**Exercise prompt:** Return the data exactly, but only from the line containing "Savdo boshlanish" through its last line.

**Given data:**
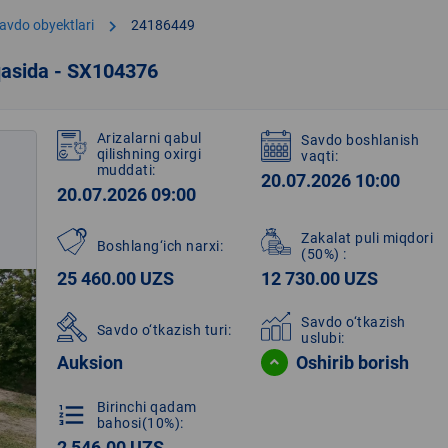
chevron_right
avdo obyektlari
24186449
qasida - SX104376
Arizalarni qabul
Savdo boshlanish
qilishning oxirgi
vaqti:
muddati:
20.07.2026 10:00
20.07.2026 09:00
Zakalat puli miqdori
Boshlang‘ich narxi:
(50%)
:
25 460.00 UZS
12 730.00 UZS
Savdo o‘tkazish
Savdo o‘tkazish turi:
uslubi:
Auksion
Oshirib borish
Birinchi qadam
format_list_numbered
bahosi(10%):
2 546.00 UZS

**Response for this exercise:**
Savdo boshlanish
qilishning oxirgi
vaqti:
muddati:
20.07.2026 10:00
20.07.2026 09:00
Zakalat puli miqdori
Boshlang‘ich narxi:
(50%)
:
25 460.00 UZS
12 730.00 UZS
Savdo o‘tkazish
Savdo o‘tkazish turi:
uslubi:
Auksion
Oshirib borish
Birinchi qadam
format_list_numbered
bahosi(10%):
2 546.00 UZS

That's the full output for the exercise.